Eşleşme modeli üzerine düşünceler
Dün akşam üstü Luzhniki’de kupanın 38’inci müsabakası oynandı ama ve daha önce hiçbir maç golsüz devam ederken, bu kadar çirkin gözükmemişti. 38’inci maçın, geride kalan 37...
Dün akşam üstü Luzhniki’de kupanın 38’inci müsabakası oynandı ama ve daha önce hiçbir maç golsüz devam ederken, bu kadar çirkin gözükmemişti. 38’inci maçın, geride kalan 37 karşılaşmadan özür dilemesi gereken bir akşam yaşandı Moskova’da.
Tabii bu akşam üstünün çirkin görüntüsünün nedeni basitti: Fransa’ya liderlik için, Danimarka’ya da ikincilik için 1’er puan yetiyordu. Ve başka bir havuç koyamıyordunuz iki takımın önüne. Maçı seyrederken, insan düşünmeden edemiyor: Acaba eşleşme modelini değiştirerek, bu 2 takımı galibiyete motive edecek bir yol bulunabilir mi?

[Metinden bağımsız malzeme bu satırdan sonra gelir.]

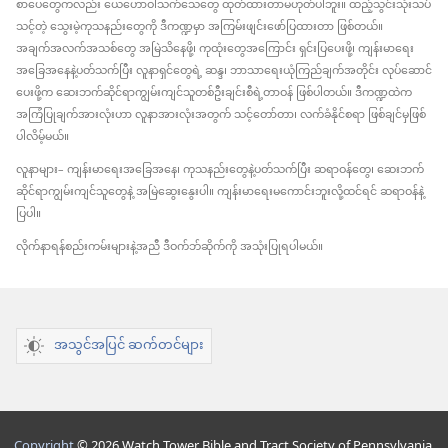
စာပေတွေကလည်း ယေဟောဝါသက်သေတွေ ထုတ်ထားတာမဟုတ်ပါဘူး။ ထည့်သွင်းသုံးသပ်
သင့်တဲ့ သွေးမဲ့ကုသနည်းတွေကို ဒီကဏ္ဍမှာ အကြမ်းဖျင်းဖော်ပြထားတာ ဖြစ်တယ်။
အချက်အလက်အသစ်တွေ အမြဲသိနေဖို့၊ ကုထုံးတွေအကြောင်း ရှင်းပြပေးဖို့၊ ကျန်းမာရေး
အခြေအနေနဲ့ပတ်သက်ပြီး လူနာရှင်တွေရဲ့ ဆန္ဒ၊ ဘာသာရေးယုံကြည်ချက်အတိုင်း လုပ်ဆောင်
ပေးဖို့က ဆေးဘက်ဆိုင်ရာကျွမ်းကျင်သူတစ်ဦးချင်းစီရဲ့တာဝန် ဖြစ်ပါတယ်။ ဒီကဏ္ဍထဲက
အကြံပြုချက်အားလုံးဟာ လူနာအားလုံးအတွက် သင့်တော်တာ၊ လက်ခံနိုင်စရာ ဖြစ်ချင်မှဖြစ်
ပါလိမ့်မယ်။
လူနာများ– ကျန်းမာရေးအခြေအနေ၊ ကုသနည်းတွေနဲ့ပတ်သက်ပြီး ဆရာဝန်တွေ၊ ဆေးဘက်
ဆိုင်ရာကျွမ်းကျင်သူတွေနဲ့ အမြဲဆွေးနွေးပါ။ ကျန်းမာရေးမကောင်းဘူးလို့ထင်ရင် ဆရာဝန်နဲ့
ပြပါ။
လိုက်နာရန်စည်းကမ်းများနဲ့အညီ ဒီဝက်ဘ်ဆိုက်ကို အသုံးပြုရပါမယ်။
အသွင်အပြင် ဆက်တင်များ
Copyright
© 2026 Watch Tower Bible and Tract Society of Pennsylvania.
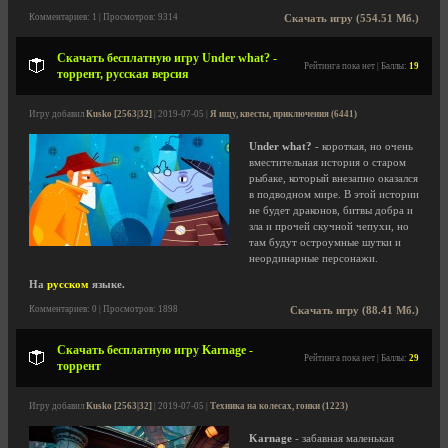
Комментариев: 1 | Просмотров: 9314
Скачать игру (554.51 Мб.)
Скачать бесплатную игру Under what? -
Рейтинга пока нет | Баллы:
19
торрент, русская версия
Игру добавил
Kusko [2563|32]
| 2019-07-05 |
Я ищу, квесты, приключения (6441)
Under what?
- короткая, но очень
вместительная история о старом
рыбаке, который внезапно оказался
в подводном мире. В этой истории
не будет драконов, битвы добра и
зла и прочей скучной чепухи, но
там будут остроумные шутки и
неординарные персонажи.
На
русском
языке.
Комментариев: 0 | Просмотров: 1898
Скачать игру (88.41 Мб.)
Скачать бесплатную игру Karnage -
Рейтинга пока нет | Баллы:
29
торрент
Игру добавил
Kusko [2563|32]
| 2019-07-05 |
Техника на колесах, гонки (1223)
Karnage
- забавная маленькая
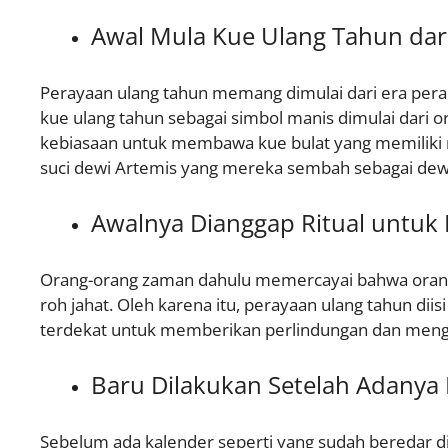
Awal Mula Kue Ulang Tahun dar
Perayaan ulang tahun memang dimulai dari era pera
kue ulang tahun sebagai simbol manis dimulai dari 
kebiasaan untuk membawa kue bulat yang memiliki ras
suci dewi Artemis yang mereka sembah sebagai dewi
Awalnya Dianggap Ritual untuk 
Orang-orang zaman dahulu memercayai bahwa orang
roh jahat. Oleh karena itu, perayaan ulang tahun di
terdekat untuk memberikan perlindungan dan men
Baru Dilakukan Setelah Adanya
Sebelum ada kalender seperti yang sudah beredar d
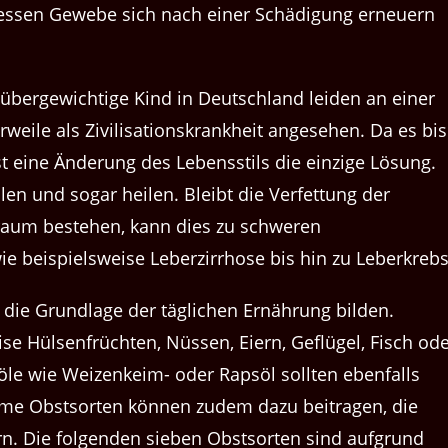
dessen Gewebe sich nach einer Schädigung erneuern
 übergewichtige Kind in Deutschland leiden an einer
rweile als Zivilisationskrankheit angesehen. Da es bis
t eine Änderung des Lebensstils die einzige Lösung.
len und sogar heilen. Bleibt die Verfettung der
traum bestehen, kann dies zu schweren
ie beispielsweise Leberzirrhose bis hin zu Leberkrebs
 die Grundlage der täglichen Ernährung bilden.
se Hülsenfrüchten, Nüssen, Eiern, Geflügel, Fisch od
le wie Weizenkeim- oder Rapsöl sollten ebenfalls
rme Obstsorten können zudem dazu beitragen, die
ern. Die folgenden sieben Obstsorten sind aufgrund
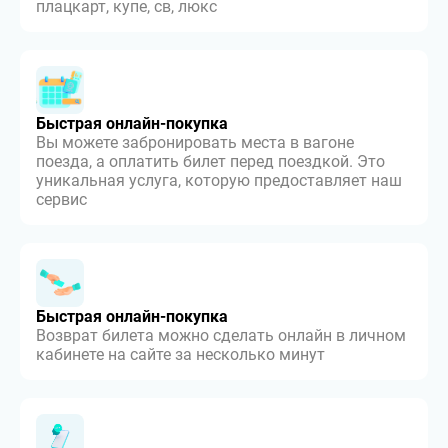
плацкарт, купе, св, люкс
Быстрая онлайн-покупка
Вы можете забронировать места в вагоне
поезда, а оплатить билет перед поездкой. Это
уникальная услуга, которую предоставляет наш
сервис
Быстрая онлайн-покупка
Возврат билета можно сделать онлайн в личном
кабинете на сайте за несколько минут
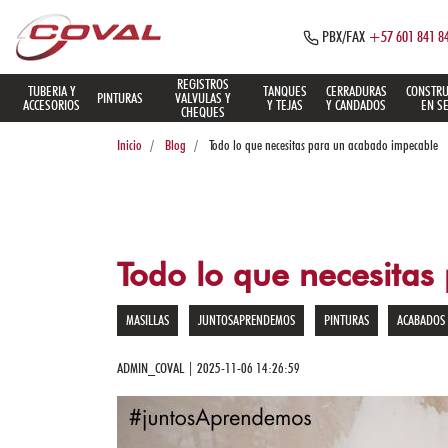
PBX/FAX
+57 601 841 8
REGISTROS
TUBERIA Y
TANQUES
CERRADURAS
CONSTRU
PINTURAS
VALVULAS Y
¡Bienvenidos!
ACCESORIOS
Y TEJAS
Y CANDADOS
EN S
CHEQUES
Inicio
Blog
Todo lo que necesitas para un acabado impecable
Iniciar
Sesión
Todo lo que necesita
Registrarse
MASILLAS
JUNTOSAPRENDEMOS
PINTURAS
ACABADOS
Menú
de
ADMIN_COVAL | 2025-11-06 14:26:59
Productos
TUBERIA Y
ACCESORIOS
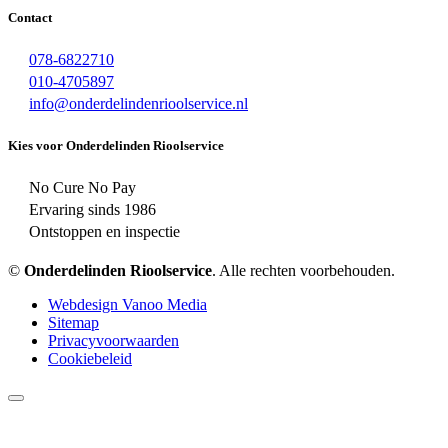
Contact
078-6822710
010-4705897
info@onderdelindenrioolservice.nl
Kies voor Onderdelinden Rioolservice
No Cure No Pay
Ervaring sinds 1986
Ontstoppen en inspectie
©
Onderdelinden Rioolservice
. Alle rechten voorbehouden.
Webdesign Vanoo Media
Sitemap
Privacyvoorwaarden
Cookiebeleid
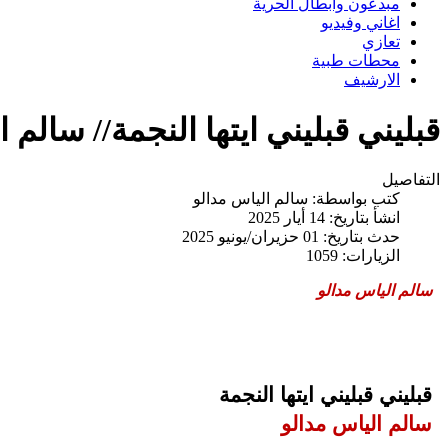
مبدعون وابطال الحرية
اغاني وفيديو
تعازي
محطات طبية
الارشيف
قبليني قبليني ايتها النجمة// سالم 
التفاصيل
كتب بواسطة:
سالم الياس مدالو
انشأ بتاريخ: 14 أيار 2025
حدث بتاريخ: 01 حزيران/يونيو 2025
الزيارات: 1059
سالم الياس مدالو
قبليني قبليني ايتها النجمة
سالم الياس مدالو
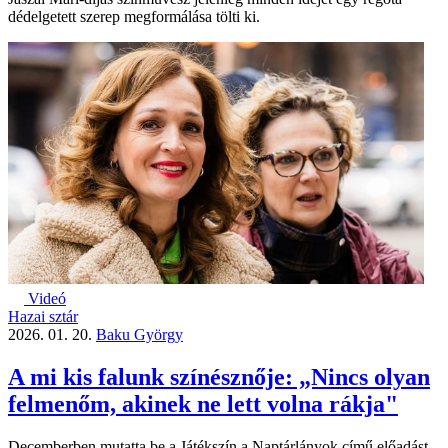
dédelgetett szerep megformálása tölti ki.
Videó
Hazai sztár
2026. 01. 20.
Baku György
A mi kis falunk színésznője: „Nincs olyan
felmenőm, akinek ne lett volna rákja"
Decemberben mutatta be a Játékszín a Naptárlányok című előadást.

Aklıma gelen ilk formül şu: Grup maçları bittiğinde, lider bitiren 8 takımı puanlarına (ve gerekirse averajlarına) göre sıralayalım. Grup ikincilerini de öyle. Liderler tablosunun birincisi, ikinciler tablosunun sonuncusuyla eşleşsin. Liderler ikincisi de, ikinciler yedincisiyle... Ve böyle belirlensin ikinci tur eşleşmeleri.
Böylece son maça 6 puanla gelen takımı 7’ye değil, 9’a motive edecek ekstra bir havuç koyuyorsunuz önüne. 5 puanla ikinci olmak isteyene de hatta bir başka havuç. Ne dersiniz? Sizce mümkün mü böyle bir devrim?
GÜNÜN SÜRPRiZ ADAYI
Bugün herkes Almanya’nın rahat bir şekilde ikinci tura çıkacağını düşünüyor ama ben aynı kanaatte değilim. Güney Kore takımı, figüran vasfıyla veda etmeyecektir; hele de Tottenham’lı Min Son, nihayet ritmini bulmuşken. Salzburg’un genç forveti Hee-Chan’ı da çok beğendim ben.